Neurodegeneration describes a gradual decline in the health and function of nerve cells or neurons in the brain. This can lead to various disorders, with Alzheimer’s disease and Parkinson’s disease being the most common. Both of these conditions impact millions of people around the world. Alzheimer’s disease primarily affects memory and cognition, while Parkinson’s disease mainly impacts movement and motor skills. However, both conditions affect not just the brain but also the body.

The Complexity of Disorders

Both Alzheimer’s disease and Parkinson’s disease show a wide range of symptoms that can differ significantly from person to person. This variability can depend on factors such as a person's education level, age when symptoms start, how quickly the disease progresses, and the mix of motor and non-motor symptoms present. Because of this diversity, we can no longer classify these diseases simply into two separate groups. Instead, they are seen as part of a spectrum of disorders. Therefore, new methods are needed to assess likelihood and risk for these diseases.

The Importance of Early Detection

Detecting neurodegenerative diseases early is crucial. Often, these diseases have a long phase where no symptoms are present. Identifying the disease during this stage may improve the effectiveness of treatments aimed at slowing progression. Changes in brain structure might already be happening before any symptoms show up. Additionally, genetic factors significantly influence the risk of developing Alzheimer’s or Parkinson’s disease, with numerous genetic markers identified.

Leveraging Machine Learning

Machine learning has been a game-changer in analyzing brain scans and other complex data. For instance, techniques using brain images from MRI scans can help diagnose Alzheimer's Disease accurately after symptoms appear. They can also predict the transition from mild cognitive impairment to Alzheimer’s disease even before the condition is clinically diagnosed. These methods have mostly focused on distinguishing between healthy individuals and those with the diseases rather than exploring a more detailed spectrum of disease severity.

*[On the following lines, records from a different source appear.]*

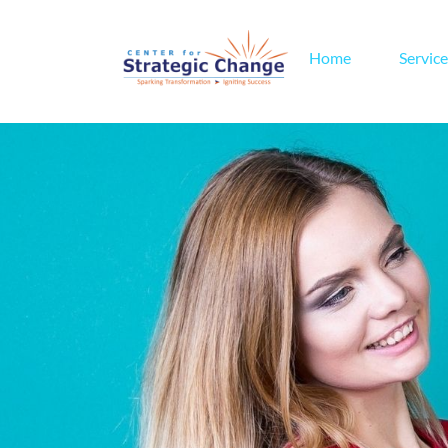
Home
Service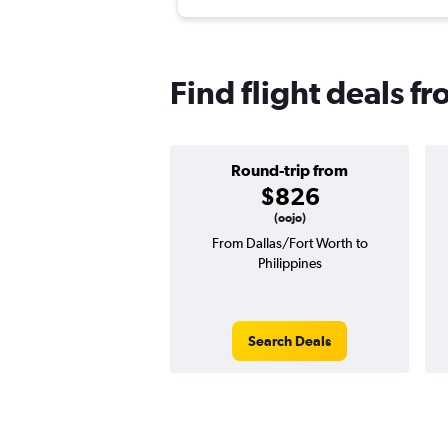
Find flight deals f
Round-trip from
$826
(oojo)
From Dallas/Fort Worth to
Philippines
Search Deals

Despite the progress, there have been limitations in validating findings using external datasets. While MRI scans are popular for studying Alzheimer’s disease, their use for Parkinson’s disease is less common, as more detailed features are necessary to analyze the brain area most affected in Parkinson’s, known as the substantia nigra.

Developing New Metrics

By combining MRI imaging with genetic risk data, researchers aim to create better predictions regarding the development or monitoring of these diseases. This study explores how machine learning can help to create quantitative measures of Alzheimer’s and Parkinson’s disease from brain scans. It also examines how these new measures may relate to clinical results both before and after diagnosis.

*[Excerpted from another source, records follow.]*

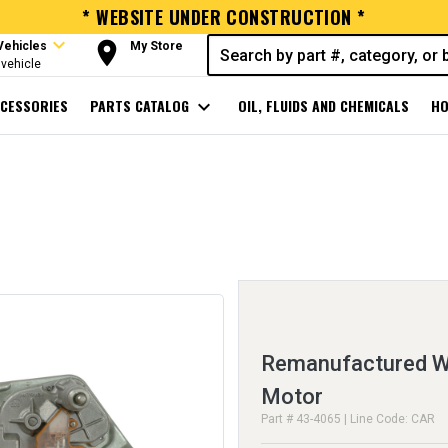
* WEBSITE UNDER CONSTRUCTION *
expand_more
room
Vehicles
My Store
vehicle
CESSORIES
PARTS CATALOG
expand_more
OIL, FLUIDS AND CHEMICALS
HO
Remanufactured Wi
Motor
Part # 43-4065 | Line Code: CAR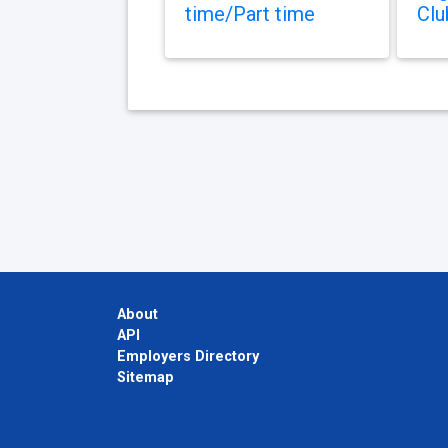
time/Part time
Clu
About
API
Employers Directory
Sitemap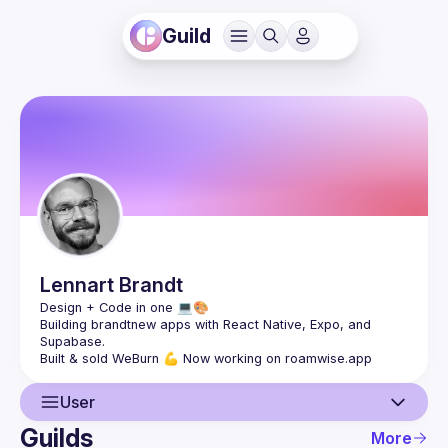
Guild
Lennart
Brandt
Building brandtnew apps with React Native, Expo, and 
User
Guilds
More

The objective is to understand how imaging scores, alongside genetic information, can help predict the likelihood of someone developing these diseases later in life. After a diagnosis, researchers will investigate how imaging scores might track the disease's progress, using established clinical tests as benchmarks.

Research Methodology

This research included specific groups of patients diagnosed with either Alzheimer’s or Parkinson’s disease, as well as a larger external database. Detailed brain imaging data was collected and analyzed to develop classification models that could determine disease risk based on these images.

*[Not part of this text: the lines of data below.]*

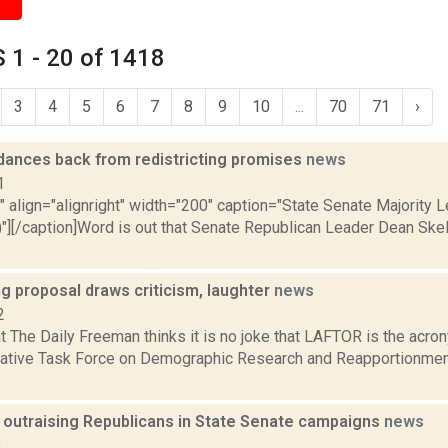
 1 - 20 of 1418
3
4
5
6
7
8
9
10
...
70
71
›
dances back from redistricting promises
news
1
"" align="alignright" width="200" caption="State Senate Majority
)"][/caption]Word is out that Senate Republican Leader Dean Sk
ng proposal draws criticism, laughter
news
2
at The Daily Freeman thinks it is no joke that LAFTOR is the acr
lative Task Force on Demographic Research and Reapportionment
outraising Republicans in State Senate campaigns
news
8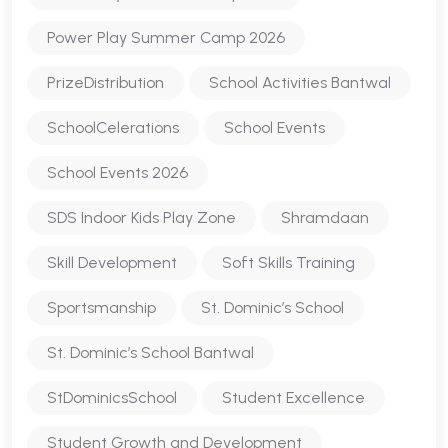
Power Play Summer Camp 2026
PrizeDistribution
School Activities Bantwal
SchoolCelerations
School Events
School Events 2026
SDS Indoor Kids Play Zone
Shramdaan
Skill Development
Soft Skills Training
Sportsmanship
St. Dominic’s School
St. Dominic’s School Bantwal
StDominicsSchool
Student Excellence
Student Growth and Development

In the case of Alzheimer’s disease, a dataset called the Alzheimer’s Disease Neuroimaging Initiative was utilized, including over 700 people diagnosed with dementia and about 900 healthy individuals. For Parkinson’s disease, the study used another data group with over 300 patients diagnosed and around 140 healthy individuals. Furthermore, a large database, the UK Biobank, was also examined, which included imaging data from over 42,000 participants across various backgrounds.

Researchers employed multiple machine learning techniques to maximize the predictive performance of the classification model. They also carefully evaluated how these imaging scores related to established clinical benchmarks, which can help determine the severity of each condition.

Key Findings

Imaging Scores and Disease Risk

The study produced compelling results, showing that imaging scores could predict risks associated with developing Alzheimer’s or Parkinson’s disease. These scores are closely tied to changes observed in brain structure. For instance, individuals with higher imaging scores exhibited a greater likelihood of being diagnosed with dementia or Parkinson's Disease.

The importance of imaging scores was evident, with findings suggesting that those in the highest risk quartiles had significantly worse outcomes compared to those in lower quartiles. Such scores can also be useful for identifying individuals transitioning from mild cognitive impairment to dementia.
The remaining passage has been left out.